Each entry needs to be reproduced exactly, with none left out.

---

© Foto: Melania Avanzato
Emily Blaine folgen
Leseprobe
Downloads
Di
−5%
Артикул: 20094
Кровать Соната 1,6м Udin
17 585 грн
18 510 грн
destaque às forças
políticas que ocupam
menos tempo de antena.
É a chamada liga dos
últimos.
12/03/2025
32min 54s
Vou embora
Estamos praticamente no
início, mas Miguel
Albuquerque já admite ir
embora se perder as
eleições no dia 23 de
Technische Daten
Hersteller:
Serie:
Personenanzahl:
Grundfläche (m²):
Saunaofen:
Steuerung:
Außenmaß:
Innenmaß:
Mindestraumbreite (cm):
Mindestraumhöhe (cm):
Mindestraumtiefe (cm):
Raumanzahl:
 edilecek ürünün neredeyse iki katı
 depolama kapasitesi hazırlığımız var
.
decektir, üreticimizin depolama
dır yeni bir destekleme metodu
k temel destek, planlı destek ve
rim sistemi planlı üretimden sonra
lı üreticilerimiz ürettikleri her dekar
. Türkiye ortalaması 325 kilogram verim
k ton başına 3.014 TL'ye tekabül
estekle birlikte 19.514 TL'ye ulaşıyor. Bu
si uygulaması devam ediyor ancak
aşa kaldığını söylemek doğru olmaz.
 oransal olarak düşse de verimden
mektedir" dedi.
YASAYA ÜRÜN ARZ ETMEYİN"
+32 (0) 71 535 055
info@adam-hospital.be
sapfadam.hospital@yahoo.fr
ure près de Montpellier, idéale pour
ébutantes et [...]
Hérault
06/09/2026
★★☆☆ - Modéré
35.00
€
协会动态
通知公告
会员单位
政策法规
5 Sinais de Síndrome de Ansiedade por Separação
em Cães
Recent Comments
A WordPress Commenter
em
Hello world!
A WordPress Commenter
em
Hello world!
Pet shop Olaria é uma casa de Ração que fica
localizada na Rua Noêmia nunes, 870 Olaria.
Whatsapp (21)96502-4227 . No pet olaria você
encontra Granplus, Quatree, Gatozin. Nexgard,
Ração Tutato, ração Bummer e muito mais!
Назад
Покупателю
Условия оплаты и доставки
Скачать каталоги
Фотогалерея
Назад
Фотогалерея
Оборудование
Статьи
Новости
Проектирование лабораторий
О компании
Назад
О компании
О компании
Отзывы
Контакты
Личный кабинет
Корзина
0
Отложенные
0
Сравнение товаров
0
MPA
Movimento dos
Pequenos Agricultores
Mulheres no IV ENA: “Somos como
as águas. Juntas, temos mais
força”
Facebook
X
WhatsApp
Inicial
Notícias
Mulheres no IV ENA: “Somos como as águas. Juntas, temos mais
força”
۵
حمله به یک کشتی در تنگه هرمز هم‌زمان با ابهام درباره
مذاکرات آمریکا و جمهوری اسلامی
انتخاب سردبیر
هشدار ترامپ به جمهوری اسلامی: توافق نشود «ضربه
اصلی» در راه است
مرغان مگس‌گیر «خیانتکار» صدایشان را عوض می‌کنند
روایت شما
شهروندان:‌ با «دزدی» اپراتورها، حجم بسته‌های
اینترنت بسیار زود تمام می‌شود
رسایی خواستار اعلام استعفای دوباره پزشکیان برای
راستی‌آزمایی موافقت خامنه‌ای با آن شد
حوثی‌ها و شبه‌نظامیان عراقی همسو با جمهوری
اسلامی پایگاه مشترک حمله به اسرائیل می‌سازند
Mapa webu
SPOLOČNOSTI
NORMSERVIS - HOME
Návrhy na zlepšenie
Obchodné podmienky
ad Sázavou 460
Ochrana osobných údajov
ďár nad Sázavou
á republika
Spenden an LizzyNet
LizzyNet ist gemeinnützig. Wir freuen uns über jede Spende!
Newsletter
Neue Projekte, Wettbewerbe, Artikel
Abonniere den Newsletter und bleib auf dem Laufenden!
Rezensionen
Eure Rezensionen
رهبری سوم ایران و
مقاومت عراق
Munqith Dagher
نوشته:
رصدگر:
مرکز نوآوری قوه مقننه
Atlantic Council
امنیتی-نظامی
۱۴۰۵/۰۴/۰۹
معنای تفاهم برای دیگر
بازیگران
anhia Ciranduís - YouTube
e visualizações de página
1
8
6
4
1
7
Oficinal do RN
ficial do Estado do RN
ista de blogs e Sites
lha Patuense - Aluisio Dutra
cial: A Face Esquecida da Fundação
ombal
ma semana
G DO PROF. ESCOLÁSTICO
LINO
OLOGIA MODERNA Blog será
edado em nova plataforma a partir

---

● **COMPLETED EXERCISE**
© Foto: Melania Avanzato
Emily Blaine folgen
Leseprobe
Downloads
Di
−5%
Артикул: 20094
Кровать Соната 1,6м Udin
17 585 грн
18 510 грн
destaque às forças
políticas que ocupam
menos tempo de antena.
É a chamada liga dos
últimos.
12/03/2025
32min 54s
Vou embora
Estamos praticamente no
início, mas Miguel
Albuquerque já admite ir
embora se perder as
eleições no dia 23 de
Technische Daten
Hersteller:
Serie:
Personenanzahl:
Grundfläche (m²):
Saunaofen:
Steuerung:
Außenmaß:
Innenmaß:
Mindestraumbreite (cm):
Mindestraumhöhe (cm):
Mindestraumtiefe (cm):
Raumanzahl:
 edilecek ürünün neredeyse iki katı
 depolama kapasitesi hazırlığımız var
.
decektir, üreticimizin depolama
dır yeni bir destekleme metodu
k temel destek, planlı destek ve
rim sistemi planlı üretimden sonra
lı üreticilerimiz ürettikleri her dekar
. Türkiye ortalaması 325 kilogram verim
k ton başına 3.014 TL'ye tekabül
estekle birlikte 19.514 TL'ye ulaşıyor. Bu
si uygulaması devam ediyor ancak
aşa kaldığını söylemek doğru olmaz.
 oransal olarak düşse de verimden
mektedir" dedi.
YASAYA ÜRÜN ARZ ETMEYİN"
+32 (0) 71 535 055
info@adam-hospital.be
sapfadam.hospital@yahoo.fr
ure près de Montpellier, idéale pour
ébutantes et [...]
Hérault
06/09/2026
★★☆☆ - Modéré
35.00
€
协会动态
通知公告
会员单位
政策法规
5 Sinais de Síndrome de Ansiedade por Separação
em Cães
Recent Comments
A WordPress Commenter
em
Hello world!
A WordPress Commenter
em
Hello world!
Pet shop Olaria é uma casa de Ração que fica
localizada na Rua Noêmia nunes, 870 Olaria.
Whatsapp (21)96502-4227 . No pet olaria você
encontra Granplus, Quatree, Gatozin. Nexgard,
Ração Tutato, ração Bummer e muito mais!
Назад
Покупателю
Условия оплаты и доставки
Скачать каталоги
Фотогалерея
Назад
Фотогалерея
Оборудование
Статьи
Новости
Проектирование лабораторий
О компании
Назад
О компании
О компании
Отзывы
Контакты
Личный кабинет
Корзина
0
Отложенные
0
Сравнение товаров
0
MPA
Movimento dos
Pequenos Agricultores
Mulheres no IV ENA: “Somos como
as águas. Juntas, temos mais
força”
Facebook
X
WhatsApp
Inicial
Notícias
Mulheres no IV ENA: “Somos como as águas. Juntas, temos mais
força”
۵
حمله به یک کشتی در تنگه هرمز هم‌زمان با ابهام درباره
مذاکرات آمریکا و جمهوری اسلامی
انتخاب سردبیر
هشدار ترامپ به جمهوری اسلامی: توافق نشود «ضربه
اصلی» در راه است
مرغان مگس‌گیر «خیانتکار» صدایشان را عوض می‌کنند
روایت شما
شهروندان:‌ با «دزدی» اپراتورها، حجم بسته‌های
اینترنت بسیار زود تمام می‌شود
رسایی خواستار اعلام استعفای دوباره پزشکیان برای
راستی‌آزمایی موافقت خامنه‌ای با آن شد
حوثی‌ها و شبه‌نظامیان عراقی همسو با جمهوری
اسلامی پایگاه مشترک حمله به اسرائیل می‌سازند
Mapa webu
SPOLOČNOSTI
NORMSERVIS - HOME
Návrhy na zlepšenie
Obchodné podmienky
ad Sázavou 460
Ochrana osobných údajov
ďár nad Sázavou
á republika
Spenden an LizzyNet
LizzyNet ist gemeinnützig. Wir freuen uns über jede Spende!
Newsletter
Neue Projekte, Wettbewerbe, Artikel
Abonniere den Newsletter und bleib auf dem Laufenden!
Rezensionen
Eure Rezensionen
رهبری سوم ایران و
مقاومت عراق
Munqith Dagher
نوشته:
رصدگر:
مرکز نوآوری قوه مقننه
Atlantic Council
امنیتی-نظامی
۱۴۰۵/۰۴/۰۹
معنای تفاهم برای دیگر
بازیگران
anhia Ciranduís - YouTube
e visualizações de página
1
8
6
4
1
7
Oficinal do RN
ficial do Estado do RN
ista de blogs e Sites
lha Patuense - Aluisio Dutra
cial: A Face Esquecida da Fundação
ombal
ma semana
G DO PROF. ESCOLÁSTICO
LINO
OLOGIA MODERNA Blog será
edado em nova plataforma a partir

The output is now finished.